FIG. 3a is a modification to FIG. 3.
FIG. 3b is a modification to FIG. 3.
FIG. 3c is a modification to FIG. 3.
FIG. 3d is a modification to FIG. 3.
FIG. 4 shows a preferred vertical joint cover in conjunction with
FIG. 3.
FIG. 5 is a typical fragmentary cross-sectional view taken along
line 5--5 of FIG. 1 showing a water diverting device installed
above the panel side joint of a typical prior art wall panel.
FIG. 6 is a typical fragmentary cross-sectional view taken along
line 6--6 of FIG. 1 showing the location of the water diverting
device looking downwardly.
FIG. 7 is a typical fragmentary cross-sectional view taken along
line 7--7 of FIG. 6.
DESCRIPTION OF THE PREFERRED EMBODIMENTS
FIG. 1 illustrates a wall structure 10 consisting of multiple wall
panels 11 joined together along the panel side edges 15 to form the
horizontal joints 12 and spaced apart between the panel ends 16 to
form the vertical joint 13. The panels 11 are securely fastened to
horizontally spaced apart vertical mullions 14 which are fastened
to the perimeter building frame which is not shown.
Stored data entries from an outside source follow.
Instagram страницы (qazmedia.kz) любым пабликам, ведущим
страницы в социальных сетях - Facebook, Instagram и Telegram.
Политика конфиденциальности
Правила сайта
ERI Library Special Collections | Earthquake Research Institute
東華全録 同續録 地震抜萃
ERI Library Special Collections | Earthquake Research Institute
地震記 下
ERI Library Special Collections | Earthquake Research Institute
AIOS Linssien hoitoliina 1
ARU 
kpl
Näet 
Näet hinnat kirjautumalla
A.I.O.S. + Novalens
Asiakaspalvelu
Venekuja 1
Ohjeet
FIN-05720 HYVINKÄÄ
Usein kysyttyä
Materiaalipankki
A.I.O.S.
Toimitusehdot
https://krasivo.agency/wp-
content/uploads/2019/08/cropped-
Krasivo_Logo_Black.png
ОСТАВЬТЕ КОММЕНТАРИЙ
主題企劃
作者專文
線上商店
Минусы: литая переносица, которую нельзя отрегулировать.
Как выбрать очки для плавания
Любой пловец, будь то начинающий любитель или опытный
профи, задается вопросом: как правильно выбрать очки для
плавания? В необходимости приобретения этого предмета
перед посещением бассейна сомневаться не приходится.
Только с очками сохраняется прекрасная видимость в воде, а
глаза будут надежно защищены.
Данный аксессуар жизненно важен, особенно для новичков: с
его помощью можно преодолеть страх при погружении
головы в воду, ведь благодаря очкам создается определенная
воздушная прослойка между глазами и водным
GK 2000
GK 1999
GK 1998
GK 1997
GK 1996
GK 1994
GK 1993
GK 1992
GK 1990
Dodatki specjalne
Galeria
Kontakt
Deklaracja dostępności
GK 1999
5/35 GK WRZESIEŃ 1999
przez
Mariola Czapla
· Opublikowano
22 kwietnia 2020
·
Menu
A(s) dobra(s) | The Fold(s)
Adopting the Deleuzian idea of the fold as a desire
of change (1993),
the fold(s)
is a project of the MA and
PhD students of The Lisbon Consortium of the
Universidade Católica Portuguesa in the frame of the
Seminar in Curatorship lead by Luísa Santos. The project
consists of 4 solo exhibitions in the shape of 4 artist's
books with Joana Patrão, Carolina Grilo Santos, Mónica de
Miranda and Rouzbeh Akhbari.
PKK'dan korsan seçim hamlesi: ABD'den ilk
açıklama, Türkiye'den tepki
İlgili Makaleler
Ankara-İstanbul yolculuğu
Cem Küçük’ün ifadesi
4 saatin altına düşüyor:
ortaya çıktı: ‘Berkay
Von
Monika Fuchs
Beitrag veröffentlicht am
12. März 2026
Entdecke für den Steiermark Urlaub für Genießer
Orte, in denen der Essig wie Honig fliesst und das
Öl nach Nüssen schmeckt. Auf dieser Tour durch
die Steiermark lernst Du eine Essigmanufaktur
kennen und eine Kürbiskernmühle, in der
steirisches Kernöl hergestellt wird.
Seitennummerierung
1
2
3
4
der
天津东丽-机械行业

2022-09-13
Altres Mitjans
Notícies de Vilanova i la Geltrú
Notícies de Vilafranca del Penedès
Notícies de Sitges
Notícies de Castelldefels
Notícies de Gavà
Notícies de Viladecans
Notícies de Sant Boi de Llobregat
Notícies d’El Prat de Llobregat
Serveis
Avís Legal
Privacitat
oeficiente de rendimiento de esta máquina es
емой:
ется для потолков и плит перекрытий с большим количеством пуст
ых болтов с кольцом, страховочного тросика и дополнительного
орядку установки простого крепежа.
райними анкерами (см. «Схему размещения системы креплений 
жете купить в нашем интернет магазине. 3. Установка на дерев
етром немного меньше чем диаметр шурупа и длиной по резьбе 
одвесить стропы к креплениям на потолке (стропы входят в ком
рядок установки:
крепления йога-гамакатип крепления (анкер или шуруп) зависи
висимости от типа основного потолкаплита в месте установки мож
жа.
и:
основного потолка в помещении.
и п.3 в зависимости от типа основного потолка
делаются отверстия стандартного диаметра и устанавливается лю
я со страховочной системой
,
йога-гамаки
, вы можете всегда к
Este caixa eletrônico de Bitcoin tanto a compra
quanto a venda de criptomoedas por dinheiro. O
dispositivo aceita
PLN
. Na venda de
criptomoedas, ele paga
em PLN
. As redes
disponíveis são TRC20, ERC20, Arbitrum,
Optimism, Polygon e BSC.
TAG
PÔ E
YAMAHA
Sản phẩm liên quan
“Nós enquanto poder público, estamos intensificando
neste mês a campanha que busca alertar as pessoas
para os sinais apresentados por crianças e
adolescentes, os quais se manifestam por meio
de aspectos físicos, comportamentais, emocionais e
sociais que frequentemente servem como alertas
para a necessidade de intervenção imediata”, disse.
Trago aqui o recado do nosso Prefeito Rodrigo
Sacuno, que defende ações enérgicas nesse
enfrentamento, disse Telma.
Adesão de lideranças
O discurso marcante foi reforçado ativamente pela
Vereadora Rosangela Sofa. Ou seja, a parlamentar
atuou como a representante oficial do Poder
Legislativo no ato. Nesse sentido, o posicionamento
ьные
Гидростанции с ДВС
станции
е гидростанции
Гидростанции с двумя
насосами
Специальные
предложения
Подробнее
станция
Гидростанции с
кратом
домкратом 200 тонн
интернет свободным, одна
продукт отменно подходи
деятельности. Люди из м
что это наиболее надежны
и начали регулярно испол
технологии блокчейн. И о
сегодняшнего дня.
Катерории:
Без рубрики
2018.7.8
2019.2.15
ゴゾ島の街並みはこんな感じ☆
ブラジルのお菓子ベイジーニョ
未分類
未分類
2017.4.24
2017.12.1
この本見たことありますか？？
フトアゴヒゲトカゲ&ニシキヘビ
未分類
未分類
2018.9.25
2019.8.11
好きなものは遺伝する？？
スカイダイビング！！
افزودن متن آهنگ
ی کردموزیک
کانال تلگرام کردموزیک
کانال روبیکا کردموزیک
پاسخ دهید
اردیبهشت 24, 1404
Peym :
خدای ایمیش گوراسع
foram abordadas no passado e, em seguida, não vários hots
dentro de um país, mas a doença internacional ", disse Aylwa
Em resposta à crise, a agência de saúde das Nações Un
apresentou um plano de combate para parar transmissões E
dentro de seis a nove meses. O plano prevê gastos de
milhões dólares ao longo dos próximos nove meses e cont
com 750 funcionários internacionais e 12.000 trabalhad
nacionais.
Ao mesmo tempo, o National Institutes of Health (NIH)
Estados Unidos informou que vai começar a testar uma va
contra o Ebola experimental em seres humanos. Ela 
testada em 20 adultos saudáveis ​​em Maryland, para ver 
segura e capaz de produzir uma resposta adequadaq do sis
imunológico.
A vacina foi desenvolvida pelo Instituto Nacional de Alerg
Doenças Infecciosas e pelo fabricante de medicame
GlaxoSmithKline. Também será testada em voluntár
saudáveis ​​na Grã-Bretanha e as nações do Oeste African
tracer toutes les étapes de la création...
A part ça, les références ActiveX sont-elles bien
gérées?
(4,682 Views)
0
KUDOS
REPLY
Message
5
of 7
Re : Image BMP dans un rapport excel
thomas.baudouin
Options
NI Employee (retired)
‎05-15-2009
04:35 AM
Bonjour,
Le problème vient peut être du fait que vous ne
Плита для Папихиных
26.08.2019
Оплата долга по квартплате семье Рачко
FIG. 2 shows a typical fragmentary cross-section of the horizontal
panel joint 12 taken along line 2--2 of FIG. 1. Panels 11 in this
illustrative example represent a typical prior art composie foam
panels having an interior metal skin 17, an exterior metal skin 18,
and a closed cell structural foam core 19. The interior metal skin
17 is profiled along the panel side edges 15 to form an
interlocking interior side joint 20. The exterior metal skin 18 is
profiled along the panel side edges 15 to form an interlocking
exterior side joint 21. The interior side joint sealant 22 is used
as the primary horizontal sealing line for sealing the horizontal
panel joint 12. The exterior side joint gasket 23 is used as the
secondary horizontal sealing line for sealing the horizontal panel
joint 12.
A horizontal side joint cavity 24 is formed to conceal the panel
fastener 25. In this type of panel, the exposed foam core 19 at the
panel end becomes the water repellent end closure of the panel
system. Continuous vertical sealant 26 is provided between the
interior panel skin 17 and the mullion 14. A marriage sealant 27 is
provided at the panel end to connect the horizontal interior side
joint sealant 22 to the vertical sealant 26. As shown in this
construction, exterior water running on the wall surface can enter
into the side joint cavity 24 from the panel ends 16 and through
the exterior side joint 21. The heating and air conditioning system
in the modern building creates a negative pressure inside the
building causing a pressure differential across the primary
sealants 22, 26 and 27. This pressure differential is further
increased on the windward wall in a wind blowing rain storm.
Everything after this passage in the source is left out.